EXCERPTED DATA:
- - - - -

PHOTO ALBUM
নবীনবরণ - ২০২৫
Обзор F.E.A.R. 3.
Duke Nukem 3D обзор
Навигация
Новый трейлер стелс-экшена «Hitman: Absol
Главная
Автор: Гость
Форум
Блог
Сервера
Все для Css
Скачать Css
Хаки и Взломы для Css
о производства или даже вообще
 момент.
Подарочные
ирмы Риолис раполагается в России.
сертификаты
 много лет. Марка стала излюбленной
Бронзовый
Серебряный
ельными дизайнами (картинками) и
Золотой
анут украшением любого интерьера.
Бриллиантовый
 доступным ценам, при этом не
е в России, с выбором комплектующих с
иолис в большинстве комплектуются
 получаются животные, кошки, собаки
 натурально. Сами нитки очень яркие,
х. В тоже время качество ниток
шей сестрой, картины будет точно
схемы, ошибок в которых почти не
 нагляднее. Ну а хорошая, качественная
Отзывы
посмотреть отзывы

- - - - -

TASK DIRECTIONS: Reproduce the data. Match each line exactly.

ANSWER SECTION:
PHOTO ALBUM
নবীনবরণ - ২০২৫
Обзор F.E.A.R. 3.
Duke Nukem 3D обзор
Навигация
Новый трейлер стелс-экшена «Hitman: Absol
Главная
Автор: Гость
Форум
Блог
Сервера
Все для Css
Скачать Css
Хаки и Взломы для Css
о производства или даже вообще
 момент.
Подарочные
ирмы Риолис раполагается в России.
сертификаты
 много лет. Марка стала излюбленной
Бронзовый
Серебряный
ельными дизайнами (картинками) и
Золотой
анут украшением любого интерьера.
Бриллиантовый
 доступным ценам, при этом не
е в России, с выбором комплектующих с
иолис в большинстве комплектуются
 получаются животные, кошки, собаки
 натурально. Сами нитки очень яркие,
х. В тоже время качество ниток
шей сестрой, картины будет точно
схемы, ошибок в которых почти не
 нагляднее. Ну а хорошая, качественная
Отзывы
посмотреть отзывы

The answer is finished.